In addition to determining which rights are included in the seller’s bundle, both the seller and buyer must understand what limitations apply, if any, to one or more of the rights to be conveyed from seller to buyer.
The right of exclusive possession, for example, would be limited by a neighbor having a legal right to cross your property to get to his. Life estates and hunting leases are other common limitations. A neighbor also limits the seller’s rights if he owns the right to tap the seller’s spring, pick some of his apples or dig gravel from his pit. Those limitations run with the land.
The purchase-offer contract needs to state whether the property is being purchased and conveyed in fee, subject only to limitations of record. If the seller cannot convey this way, all the exceptions need to be identified and understood by the buyer.
A buyer may need to state that all unrecorded easements, limitations, licenses (permission to use) and similar understandings of any kind end upon the sale of the property.
How much land is being sold?
Most purchase contracts start with an identification of the property the seller is selling and the buyer is buying. That should be simple enough. But it often isn’t.

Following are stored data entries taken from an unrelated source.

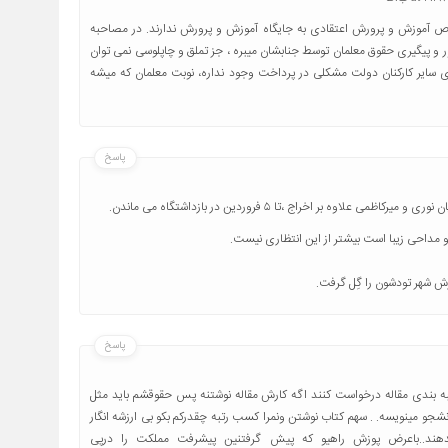
ص آموزش و پرورش اعتقادی به جایگاه آموزش و پرورش ندارند. در مصاحبه
 و پیگیری حقوق معلمان توسط جنابشان میبره ، جز تملق و چاپلوسی نمی توان
 سایر کارکنان دولت مشکلی در پرداخت وجود نداره، نوبت معلمان که میشه
پاسخ
ه بر اخراج ،تا ۵ فروردین در بازداشتگاه می ماندن.
و مداحی زیبا است بیشتر از این انتظاری نیست.
ش شهر تودشون را گِل گرفت.
پاسخ
رتبه بندی مقاله درخواست کنند اگه کارش مقاله نوشتنه پس حقوقشم باید مثل
دانشجو مینویسه. . سهم کتاب نوشتن و‌نمرا کسب رتبه چقدرکم بکو بی ارزشه انگار
دهند..باعرض پوزش راهیو که پیش گرفتنین پیشرفت مملکت را درپی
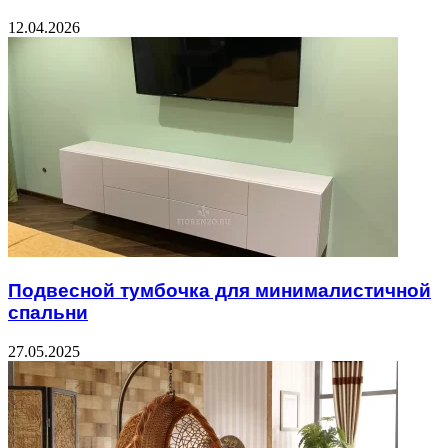
12.04.2026
Подвесной тумбочка для минималистичной
спальни
27.05.2025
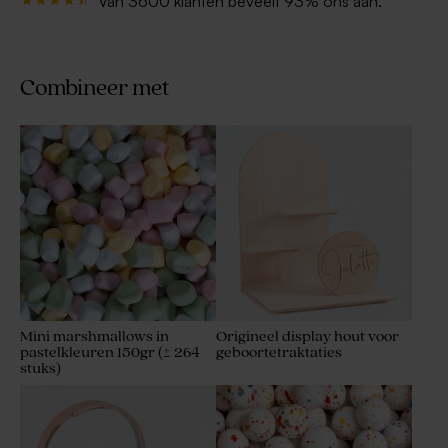
Van 3600 klanten beveelt 93% ons aan.
Combineer met
Mini marshmallows in
Origineel display hout voor
pastelkleuren 150gr (± 264
geboortetraktaties
stuks)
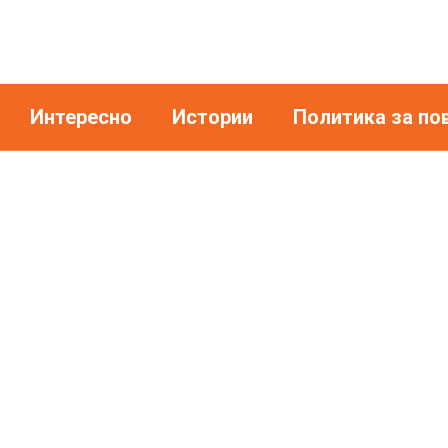
Интересно
Истории
Политика за по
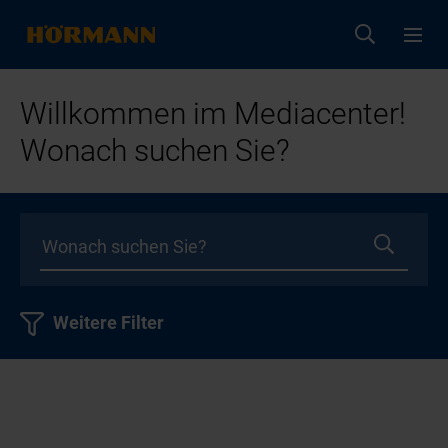
Willkommen im Mediacenter!
Wonach suchen Sie?
Weitere Filter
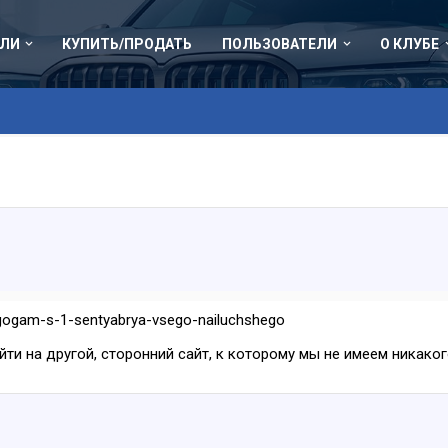
ЛИ
КУПИТЬ/ПРОДАТЬ
ПОЛЬЗОВАТЕЛИ
О КЛУБЕ
agogam-s-1-sentyabrya-vsego-nailuchshego
ейти на другой, сторонний сайт, к которому мы не имеем никак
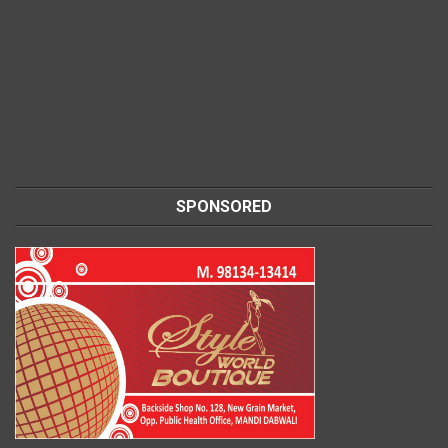
SPONSORED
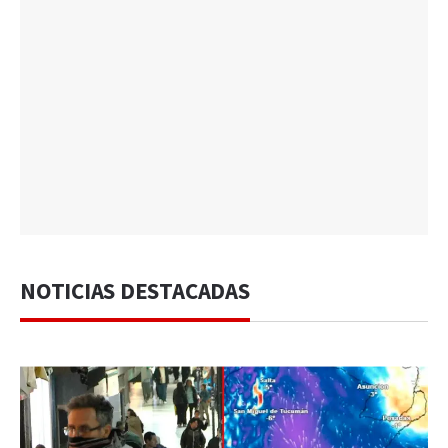
NOTICIAS DESTACADAS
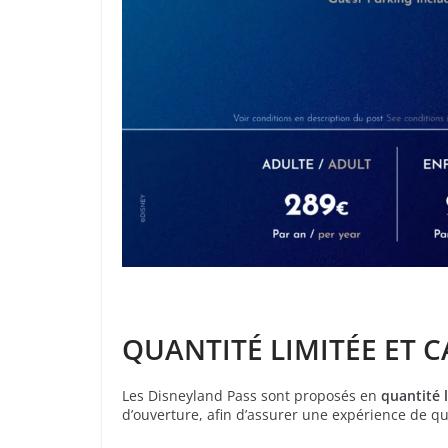
QUANTITÉ LIMITÉE ET C
Les Disneyland Pass sont proposés en
quantité 
d’ouverture, afin d’assurer une expérience de qual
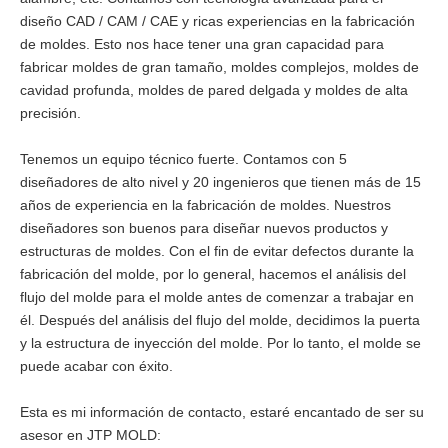
diseño CAD / CAM / CAE y ricas experiencias en la fabricación
de moldes. Esto nos hace tener una gran capacidad para
fabricar moldes de gran tamaño, moldes complejos, moldes de
cavidad profunda, moldes de pared delgada y moldes de alta
precisión.
Tenemos un equipo técnico fuerte. Contamos con 5
diseñadores de alto nivel y 20 ingenieros que tienen más de 15
años de experiencia en la fabricación de moldes. Nuestros
diseñadores son buenos para diseñar nuevos productos y
estructuras de moldes. Con el fin de evitar defectos durante la
fabricación del molde, por lo general, hacemos el análisis del
flujo del molde para el molde antes de comenzar a trabajar en
él. Después del análisis del flujo del molde, decidimos la puerta
y la estructura de inyección del molde. Por lo tanto, el molde se
puede acabar con éxito.
Esta es mi información de contacto, estaré encantado de ser su
asesor en JTP MOLD:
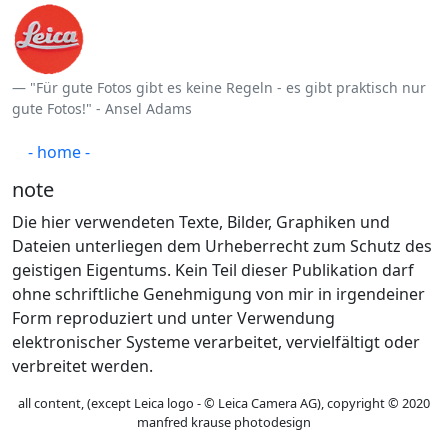
"Für gute Fotos gibt es keine Regeln - es gibt praktisch nur
gute Fotos!" - Ansel Adams
- home -
note
Die hier verwendeten Texte, Bilder, Graphiken und
Dateien unterliegen dem Urheberrecht zum Schutz des
geistigen Eigentums. Kein Teil dieser Publikation darf
ohne schriftliche Genehmigung von mir in irgendeiner
Form reproduziert und unter Verwendung
elektronischer Systeme verarbeitet, vervielfältigt oder
verbreitet werden.
all content, (except Leica logo - © Leica Camera AG), copyright © 2020
manfred krause photodesign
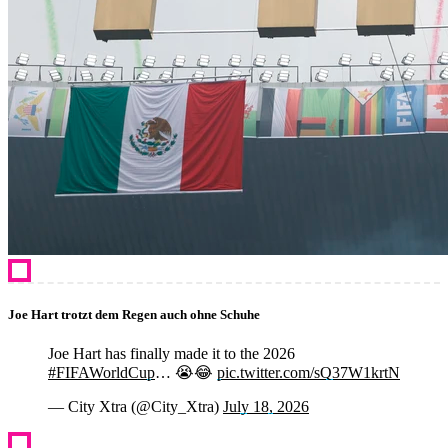
Joe Hart trotzt dem Regen auch ohne Schuhe
Joe Hart has finally made it to the 2026
#FIFAWorldCup
… 😭😂
pic.twitter.com/sQ37W1krtN
— City Xtra (@City_Xtra)
July 18, 2026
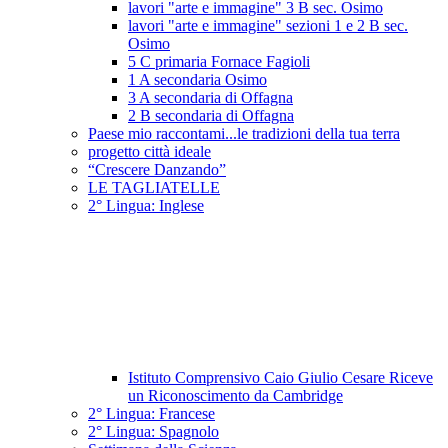
lavori "arte e immagine" 3 B sec. Osimo
lavori "arte e immagine" sezioni 1 e 2 B sec.
Osimo
5 C primaria Fornace Fagioli
1 A secondaria Osimo
3 A secondaria di Offagna
2 B secondaria di Offagna
Paese mio raccontami...le tradizioni della tua terra
progetto città ideale
“Crescere Danzando”
LE TAGLIATELLE
2° Lingua: Inglese
Istituto Comprensivo Caio Giulio Cesare Riceve
un Riconoscimento da Cambridge
2° Lingua: Francese
2° Lingua: Spagnolo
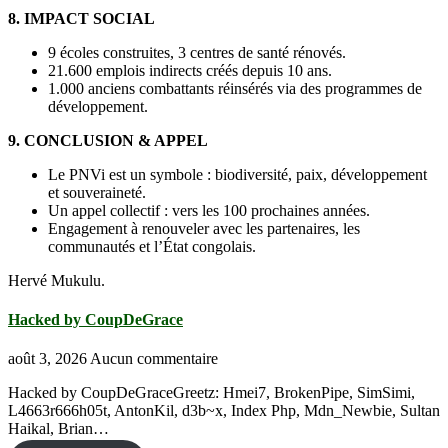
8. IMPACT SOCIAL
9 écoles construites, 3 centres de santé rénovés.
21.600 emplois indirects créés depuis 10 ans.
1.000 anciens combattants réinsérés via des programmes de
développement.
9. CONCLUSION & APPEL
Le PNVi est un symbole : biodiversité, paix, développement
et souveraineté.
Un appel collectif : vers les 100 prochaines années.
Engagement à renouveler avec les partenaires, les
communautés et l’État congolais.
Hervé Mukulu.
Hacked by CoupDeGrace
août 3, 2026
Aucun commentaire
Hacked by CoupDeGraceGreetz: Hmei7, BrokenPipe, SimSimi,
L4663r666h05t, AntonKil, d3b~x, Index Php, Mdn_Newbie, Sultan
Haikal, Brian…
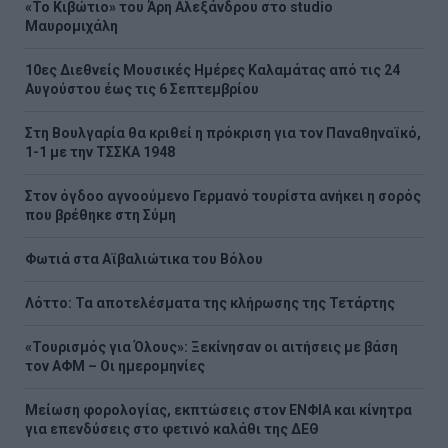
«Το Κιβώτιο» του Άρη Αλεξάνδρου στο studio
Μαυρομιχάλη
10ες Διεθνείς Μουσικές Ημέρες Καλαμάτας από τις 24
Αυγούστου έως τις 6 Σεπτεμβρίου
Στη Βουλγαρία θα κριθεί η πρόκριση για τον Παναθηναϊκό,
1-1 με την ΤΣΣΚΑ 1948
Στον όγδοο αγνοούμενο Γερμανό τουρίστα ανήκει η σορός
που βρέθηκε στη Σύμη
Φωτιά στα Αϊβαλιώτικα του Βόλου
Λόττο: Τα αποτελέσματα της κλήρωσης της Τετάρτης
«Τουρισμός για Όλους»: Ξεκίνησαν οι αιτήσεις με βάση
τον ΑΦΜ – Οι ημερομηνίες
Μείωση φορολογίας, εκπτώσεις στον ΕΝΦΙΑ και κίνητρα
για επενδύσεις στο φετινό καλάθι της ΔΕΘ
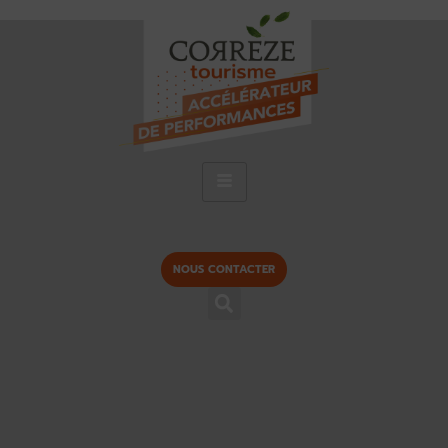
NOUS CONTACTER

A common way to describe the seller’s property is to write language in the contract that states the buyer is buying the same property that the seller bought from his immediate predecessor in title. The property is usually not described in detail, but is referred to as that which is described in the seller’s recorded deed, Deedbook __,
Page __ , found in the Clerk’s Office in the County where the property is located. An acreage number may or may not be included. Sometimes that’s good enough.
The first property I ever bought did not include an acreage figure in the deed. The agent told me it had 100 acres. It turned out to have 60. I didn’t know enough to know that a deed should contain an acreage figure. I was 25, which explained many other things at that time as well.
I believe that both parties need an accurate understanding of the dimensions and area of the property over which they’re bargaining.
While property ownership is properly conceptualized in three layers (subsurface, surface and above-surface), the primary concern is the two-dimensional surface area to be sold, expressed in square feet or acres.
An acre is 43,560 square feet. A square acre has almost 209 feet on each side. This area was thought to represent the amount of land one man could plow in one day with one ox.
Acreage is measured as if it were perfectly flat. The hillier the property, the more surface area it actually contains. A surveyed acre should always contain at least one acre, never less, but often more owing to topography.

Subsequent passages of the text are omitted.